SOUTH Korea's L G Electronics is seeking to raise cash through a $550 million floating-rate note (FRN), the first Hong Kong dollar FRN by a Korean corporate, but bankers in Hong Kong doubt the deal is the start of a trend.

Bankers said yesterday that arranger J P Morgan Securities Asia issued invitations to banks in South Korea and in Hong Kong to join the five-year issue.

They said the electronics manufacturer was offering a coupon of 45 basis points (0.45 percentage points) over the three-month Hong Kong interbank offered rate (HIBOR).

An FRN is an issue of debt securities or notes paying a floating rate of interest for the life of the deal.

Banks investing $60 million or more received an all-in yield of 53 basis points.

They said J P Morgan appeared to have sold the deal to L G Electronics on the strength of a subsequent currency swap into United States dollars.


'It's a more attractive way for them to raise US dollars in terms of funding costs,' said a banker.

'It would be better than if they came straight out with a US dollar issue.' However, he said the deal was unlikely to mark a new trend for South Korean corporates and banks that have blazed a trail through Hong Kong this year in search of US dollars.

'The real issue is, how many deals like this you can do.

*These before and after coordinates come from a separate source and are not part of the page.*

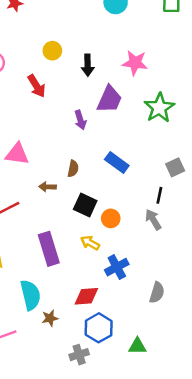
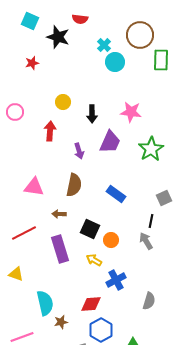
red arrow: (37, 86) -> (50, 131), turned -144
purple arrow: (80, 120) -> (79, 151), moved
brown semicircle: (73, 169) -> (74, 185), moved, size x1.6
purple rectangle: (49, 249) -> (60, 249), moved

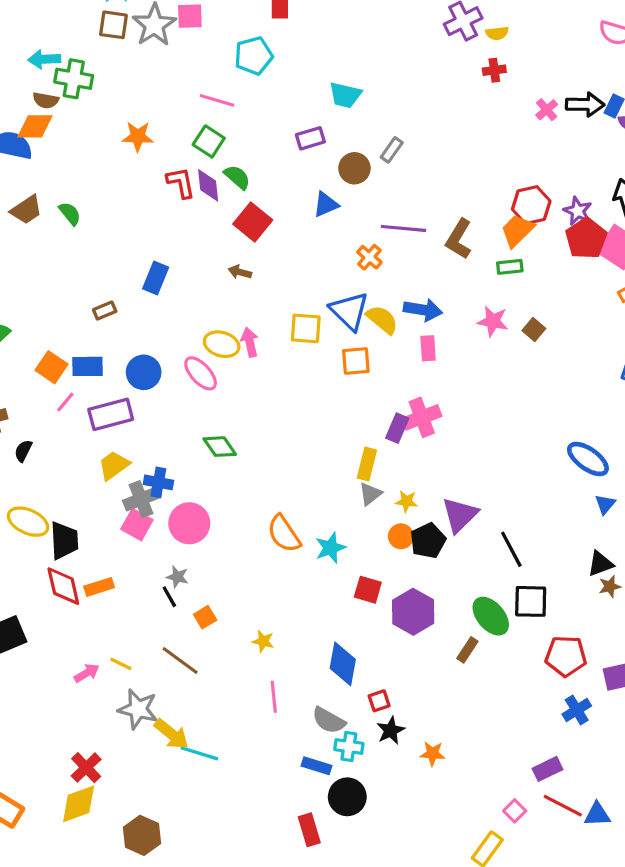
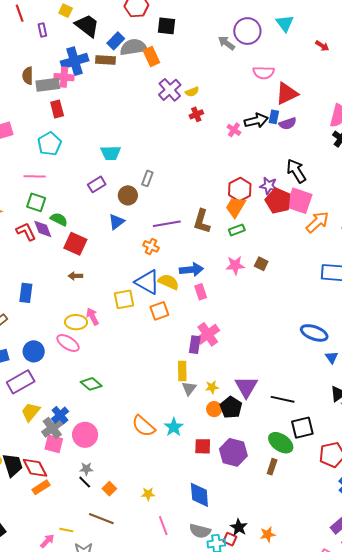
blue cross: (158, 482) -> (60, 415), turned -36
black line: (511, 549) -> (283, 399), turned -35
red diamond: (63, 586) -> (35, 468), moved
red square: (379, 701) -> (230, 539), moved, turned -32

'It's a matter of how receptive the Hong Kong market is to a variety of credits.' An arranger active in the Hong Kong dollar market said few Hong Kong investors were impressed with the prospect of South Korean corporate debt in Hong Kong dollars.


They could choose a 20 per cent risk-weighted Hong Kong dollar debt offering a more attractive overall yield than this, he said.

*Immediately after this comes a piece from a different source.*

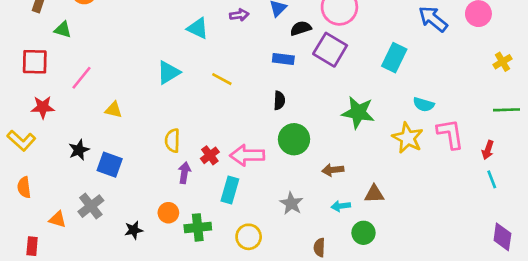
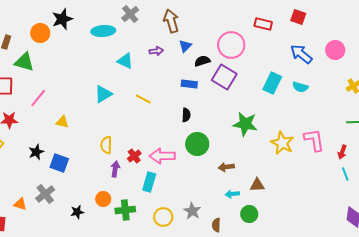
green triangle: (63, 30) -> (24, 62), size x1.5
cyan semicircle: (424, 104) -> (300, 87), moved
gray star: (291, 203) -> (192, 211), moved

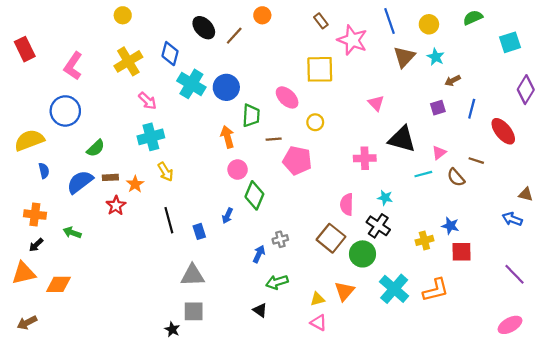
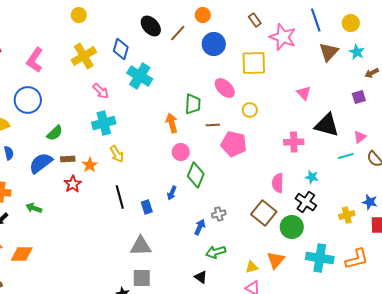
blue circle: (226, 87) -> (214, 44), moved
cyan cross: (394, 289) -> (320, 258), turned -32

'I think it's too expensive for a 100 per cent risk-weighted South Korean corporate.


'J P Morgan is hoping that L G's charisma will help them to syndicate the deal.' He said J P Morgan probably had a swap position it wanted to cover, while the attraction for L G Electronics was an arbitrage between HIBOR and LIBOR (London interbank offered rate), which cut the corporate's cost of funds.

He also questioned why a company like L G Electronics, a natural borrower of US dollars, was seeking to tap the Hong Kong dollar market, which had been swamped by borrowers in recent months.

At least one other South Korean corporate has sought to raise funds through non-US dollar channels recently: Samsung Electronics entered the market, earlier this month, with the first European Currency Unit (ECU) FRN.